Marinel Risnita

Personal information
- Date of birth: 16 January 1955 (age 70)
- Place of birth: Romania
- Position: Midfielder

Senior career*
- Years: Team / Apps / (Gls)
- 1973–1980: FC Rapid București
- 1982–1986: Toronto Italia

International career
- 1973–1975: Romania U21 / 3 / (0)

= Marinel Risnita =

Romanian footballer

Marinel Risnita (born 16 January 1955) is a Romanian former footballer who played as a midfielder.

== Career ==
Risnita played in Divizia A in 1973 with FC Rapid București and would play with the team for seven seasons. In his debut season he played in 18 matches and recorded 5 goals. Throughout his tenure with Rapid București he played in the 1975–76 European Cup Winners' Cup against R.S.C. Anderlecht. In 1982, he played abroad in the National Soccer League with Toronto Italia.

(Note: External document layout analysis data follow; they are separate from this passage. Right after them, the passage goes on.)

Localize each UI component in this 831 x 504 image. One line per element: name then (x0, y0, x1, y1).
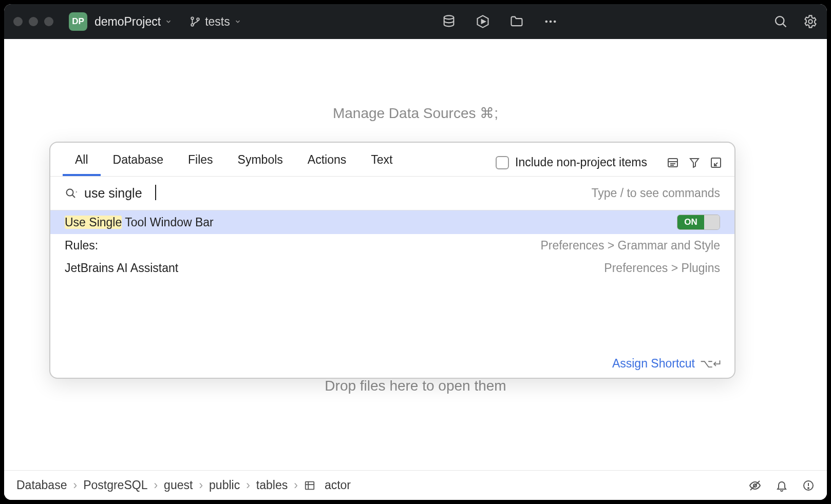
result-highlight: Use Single (65, 216, 122, 229)
chevron-right-icon: › (294, 478, 298, 492)
branch-label: tests (205, 15, 230, 29)
chevron-right-icon: › (73, 478, 77, 492)
include-non-project-checkbox[interactable]: Include non-project items (496, 156, 647, 169)
vcs-branch-selector[interactable]: tests (190, 15, 241, 29)
breadcrumb[interactable]: Database (16, 478, 67, 492)
tab-text[interactable]: Text (358, 149, 405, 176)
tab-files[interactable]: Files (176, 149, 225, 176)
svg-point-8 (554, 21, 556, 23)
search-field-icon[interactable] (65, 187, 77, 200)
svg-marker-5 (482, 20, 485, 24)
result-label: Rules: (65, 239, 532, 253)
manage-data-sources-hint: Manage Data Sources ⌘; (4, 105, 827, 122)
database-icon[interactable] (442, 14, 456, 29)
drop-files-hint: Drop files here to open them (4, 378, 827, 394)
svg-point-27 (808, 488, 809, 489)
tab-all[interactable]: All (63, 149, 101, 176)
checkbox-box (496, 156, 509, 169)
statusbar-icons (749, 479, 815, 492)
tab-actions[interactable]: Actions (295, 149, 358, 176)
search-results: Use Single Tool Window Bar ON Rules: Pre… (50, 210, 734, 352)
traffic-close[interactable] (13, 17, 23, 26)
result-location: Preferences > Plugins (604, 261, 720, 275)
assign-shortcut-label: Assign Shortcut (612, 357, 695, 371)
search-input[interactable] (84, 184, 584, 203)
breadcrumb[interactable]: actor (304, 478, 351, 492)
result-row[interactable]: JetBrains AI Assistant Preferences > Plu… (50, 257, 734, 279)
breadcrumb[interactable]: public (209, 478, 240, 492)
titlebar-right-icons (773, 14, 818, 29)
svg-point-2 (197, 18, 199, 21)
result-row[interactable]: Use Single Tool Window Bar ON (50, 210, 734, 234)
chevron-right-icon: › (154, 478, 158, 492)
chevron-down-icon (234, 18, 241, 25)
project-selector[interactable]: demoProject (95, 15, 172, 29)
svg-rect-20 (306, 481, 314, 489)
project-name-label: demoProject (95, 15, 161, 29)
svg-point-18 (67, 189, 73, 196)
branch-icon (190, 16, 201, 27)
breadcrumb[interactable]: guest (164, 478, 193, 492)
svg-point-6 (545, 21, 547, 23)
run-target-icon[interactable] (476, 14, 490, 29)
eye-off-icon[interactable] (749, 479, 761, 492)
folder-icon[interactable] (509, 14, 524, 29)
assign-shortcut-link[interactable]: Assign Shortcut ⌥↵ (612, 357, 722, 371)
more-icon[interactable] (543, 14, 558, 29)
svg-point-7 (550, 21, 552, 23)
filter-icon[interactable] (688, 157, 701, 169)
breadcrumb[interactable]: tables (256, 478, 288, 492)
result-label: JetBrains AI Assistant (65, 261, 596, 275)
chevron-down-icon (165, 18, 172, 25)
search-everywhere-popup: All Database Files Symbols Actions Text … (49, 142, 735, 379)
statusbar: Database › PostgreSQL › guest › public ›… (4, 470, 827, 500)
titlebar: DP demoProject tests (4, 4, 827, 39)
search-hint: Type / to see commands (591, 186, 720, 200)
preview-panel-icon[interactable] (667, 157, 679, 169)
search-row: Type / to see commands (50, 177, 734, 210)
shortcut-keys: ⌥↵ (700, 357, 722, 371)
chevron-right-icon: › (199, 478, 203, 492)
warning-icon[interactable] (802, 479, 815, 492)
svg-point-1 (191, 24, 194, 26)
tab-symbols[interactable]: Symbols (225, 149, 295, 176)
bell-icon[interactable] (776, 479, 788, 492)
popup-footer: Assign Shortcut ⌥↵ (50, 352, 734, 378)
svg-line-19 (72, 195, 75, 198)
toggle-off-slot (704, 215, 720, 229)
project-badge: DP (69, 12, 87, 31)
svg-point-9 (776, 16, 784, 25)
editor-area: Manage Data Sources ⌘; Drop files here t… (4, 39, 827, 470)
toggle-on-label: ON (677, 215, 704, 229)
result-row[interactable]: Rules: Preferences > Grammar and Style (50, 234, 734, 257)
collapse-icon[interactable] (710, 157, 722, 169)
svg-point-3 (444, 15, 454, 19)
tab-database[interactable]: Database (101, 149, 176, 176)
traffic-min[interactable] (29, 17, 38, 26)
text-caret (155, 185, 156, 200)
breadcrumb[interactable]: PostgreSQL (83, 478, 147, 492)
window-traffic-lights (13, 17, 53, 26)
svg-marker-16 (690, 159, 698, 167)
chevron-right-icon: › (246, 478, 250, 492)
search-tabs: All Database Files Symbols Actions Text … (50, 143, 734, 176)
titlebar-center-icons (442, 14, 558, 29)
svg-point-0 (191, 17, 194, 20)
search-icon[interactable] (773, 14, 788, 29)
toggle-on[interactable]: ON (677, 215, 720, 230)
table-icon (304, 480, 315, 491)
gear-icon[interactable] (803, 14, 818, 29)
svg-point-11 (808, 20, 812, 23)
svg-line-10 (783, 24, 786, 27)
result-label: Use Single Tool Window Bar (65, 216, 669, 229)
app-window: DP demoProject tests Manage Data Sources… (4, 4, 827, 500)
result-location: Preferences > Grammar and Style (540, 239, 720, 253)
traffic-max[interactable] (44, 17, 53, 26)
include-label: Include non-project items (515, 156, 647, 169)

In his debut season in Toronto he featured in the Labatt's International tournament where he recorded a goal for Italia in a 4-1 victory over Celtic F.C. In 1985, he assisted Toronto by securing the NSL Championship title where he contributed a goal.

== International career ==
Risnita played with the Romania national under-21 football team and made his debut on 25 September 1973 against East Germany.